[rescue] SGI Indigo2 & IRIX 6.5
Robert Darlington
rdarlington at gmail.com
Sun Nov 30 10:01:59 CST 2008
Thank you. As a former admin of Blue Mountain (biggest baddest SGI cluster
ever built), I have to say you brought a tear to my eye. Granted, it was
because I was laughing at the short list of problems with Linux!
-Bob
On Sun, Nov 30, 2008 at 3:01 AM, Jonathan C. Patschke <jp at celestrion.net>wrote:
> On Sun, 30 Nov 2008, Patrick Finnegan wrote:
>
> Anyone thinking of running a common, hackish, OS instead of the
>>> amazingly wonderful, snappy, well-optimized and all-around cool
>>>
>>
>> Yeah, why would anyone want to run Irix instead of Linux?
>>
>
> Superior native hardware support, better interactive performance, an X
> server that actually works (with hardware-acceleration), one
> well-integrated journaled FS with GRIO instead of 20-something
> bag-on-the-side filesystems with patented "LOL, WTF, whenever" IO
> scheduling, context-sensitive help facilities that are actually relevant,
> accurate man pages, support for possibly the best optimizing compiler ever
> written, ONE snappy interactive desktop environment instead of eleventy
> competing ones that share neither config data nor system resources very
> well, solid System V and UNIX 95 API support, and I/O throughput Linux
> could only dream of?
>
> Plenty of performance-enhancing features that other OSes are just
> -finally- starting to implement were in IRIX years ago; "quickstarting"
> comes to mind. OS X does it, and I seem to recall that AIX does it in v6.
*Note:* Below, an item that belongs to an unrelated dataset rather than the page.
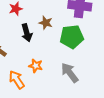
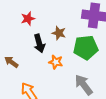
orange star: (36, 66) -> (56, 62), moved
> Whatever the current ld.so that Linux uses might finally have support for
> it; who knows?
>
> Irix on a vintage SGI deserves to be drawn and quartered.
>>>
>>
>> Oh, wait, you're trying to say that _Irix_ isn't the "hack".
>>
>
> One could ask for no better example of "more is less" than your typical
> Linux distribution. Want 17 different print-queue managers? There you
> go! Want -one- that does what you need and is well-supported by the
> entire rest of the system? Well, err....you can't have -everything-, but
> there's probably a tarball of shell scripts on some web forum that will
> fake out your system into printing consistently using an unholy toolchain
> made of ghostscript, netpbm, groff, and transfig.
>
> Linux will always be a hack. It's always been one, and it used to be
> content with being a hack. Nowadays, it goes around in a sandwich board
> reading "I am not a hack" passing out business cards saying "Linux, like
> Windows, only better!" on one side and "2005^W2006^W2007^W2008^W2009 will
> be the year of Linux on the desktop!" on the back.
>
> It's really quite sad, because, as hacks go, it's a good one. But, don't
> try to confuse it with a coherent operating system product.
>
> --
> Jonathan Patschke < "There is great satisfaction in building good tools
> Elgin, TX > for other people to use."